Extract the text of every entry below exactly; leave images out.

Data excerpts
********
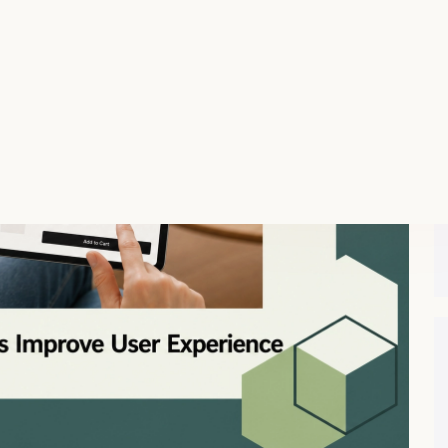
n that values personalization and intends to improve
sable for e-commerce websites, subscription services, and
s is paramount. By focusing on the user’s experience,
 satisfaction, and retention.
e User Experience
ssing key elements such as accessibility, simplicity,
ell-designed form reduces friction, making it easier for
ration. Furthermore, intuitive navigation and clever use of
ow for more accurate data collection, tailored interaction
onsidering specific user needs and preferences, forms
king users more likely to engage with the platform. Such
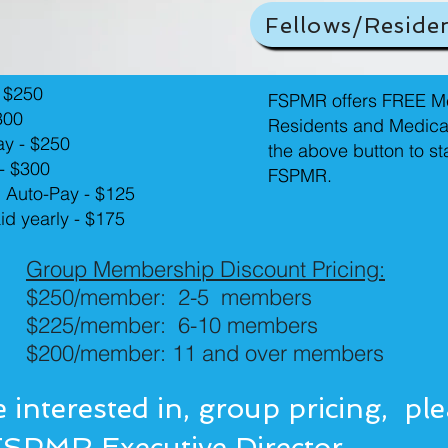
Fellows/Reside
 $250
FSPMR offers FREE Me
300
Residents and Medica
ay - $250
the above button to s
 - $300
FSPMR.
h Auto-Pay - $125
aid yearly - $175
Group Membership Discount Pricing:
$250/member: 2-5 members
$225/member: 6-10 members
$200/member: 11 and over members
e interested in, group pricing, pl
FSPMR Executive Director
.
********
• **Exercise output**:
n that values personalization and intends to improve
sable for e-commerce websites, subscription services, and
s is paramount. By focusing on the user’s experience,
 satisfaction, and retention.
e User Experience
ssing key elements such as accessibility, simplicity,
ell-designed form reduces friction, making it easier for
ration. Furthermore, intuitive navigation and clever use of
ow for more accurate data collection, tailored interaction
onsidering specific user needs and preferences, forms
king users more likely to engage with the platform. Such
Fellows/Reside
 $250
FSPMR offers FREE Me
300
Residents and Medica
ay - $250
the above button to s
 - $300
FSPMR.
h Auto-Pay - $125
aid yearly - $175
Group Membership Discount Pricing:
$250/member: 2-5 members
$225/member: 6-10 members
$200/member: 11 and over members
e interested in, group pricing, pl
FSPMR Executive Director
.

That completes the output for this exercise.